# Saved entries
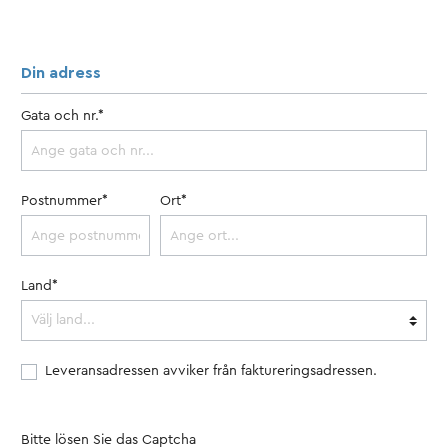
Din adress
Gata och nr.*
Postnummer*
Ort*
Land*
Leveransadressen avviker från faktureringsadressen.
Bitte lösen Sie das Captcha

# WHAT IS EXPECTED
What you return must match the records letter for letter, except that the pictures stay out.

# RESPONSE
Din adress
Gata och nr.*
Postnummer*
Ort*
Land*
Leveransadressen avviker från faktureringsadressen.
Bitte lösen Sie das Captcha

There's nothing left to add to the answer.